What is the one must-try local specialty food or drink that Girona is famous for?

The xuxo is Girona's most iconic pastry, a deep-fried dough cylinder filled with crema catalana custard and dusted with sugar. It originated in Girona and is available at several bakeries in the old quarter, with the most famous version sold at Pastisseria Bruny on Carrer de les Mosques. For drinks, the local specialty is Empordà wine, particularly Garnatxa and Carinyena varietals from the DO Empordà region that surrounds Girona province. Vermouth from Reus, about ninety minutes south, is also deeply embedded in Girona's drinking culture and is served at nearly every traditional bar in the city.

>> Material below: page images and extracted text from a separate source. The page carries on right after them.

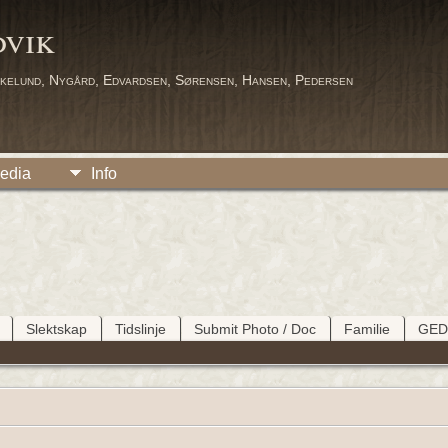
dvik
kelund, Nygård, Edvardsen, Sørensen, Hansen, Pedersen
edia
Info
Slektskap
Tidslinje
Submit Photo / Doc
Familie
GE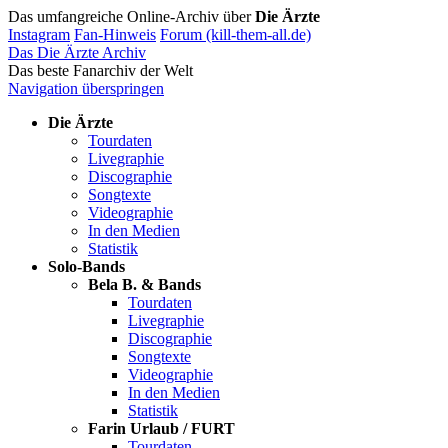
Das umfangreiche Online-Archiv über
Die Ärzte
Instagram
Fan-Hinweis
Forum (kill-them-all.de)
Das Die Ärzte Archiv
Das beste Fanarchiv der Welt
Navigation überspringen
Die Ärzte
Tourdaten
Livegraphie
Discographie
Songtexte
Videographie
In den Medien
Statistik
Solo-Bands
Bela B. & Bands
Tourdaten
Livegraphie
Discographie
Songtexte
Videographie
In den Medien
Statistik
Farin Urlaub / FURT
Tourdaten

How easy is it to find pure vegetarian, vegan, or plant-based dining options in Girona?

Vegetarian and vegan options are increasingly available in Girona, particularly in the old quarter and the Eixample district. At least fifteen restaurants in the city center offer dedicated vegan menus, and most wine bars include plant-based dishes such as pan con tomate, escalivada, and vegetable croquettes. The Mercadal neighborhood has several small eateries with fully vegan menus. However, traditional Catalan cuisine is heavily meat and fish-based, so purely vegetarian options at older, more conventional bodegas may be limited to cheese plates and salads. It is advisable to check menus in advance at smaller venues, as not all update their offerings seasonally.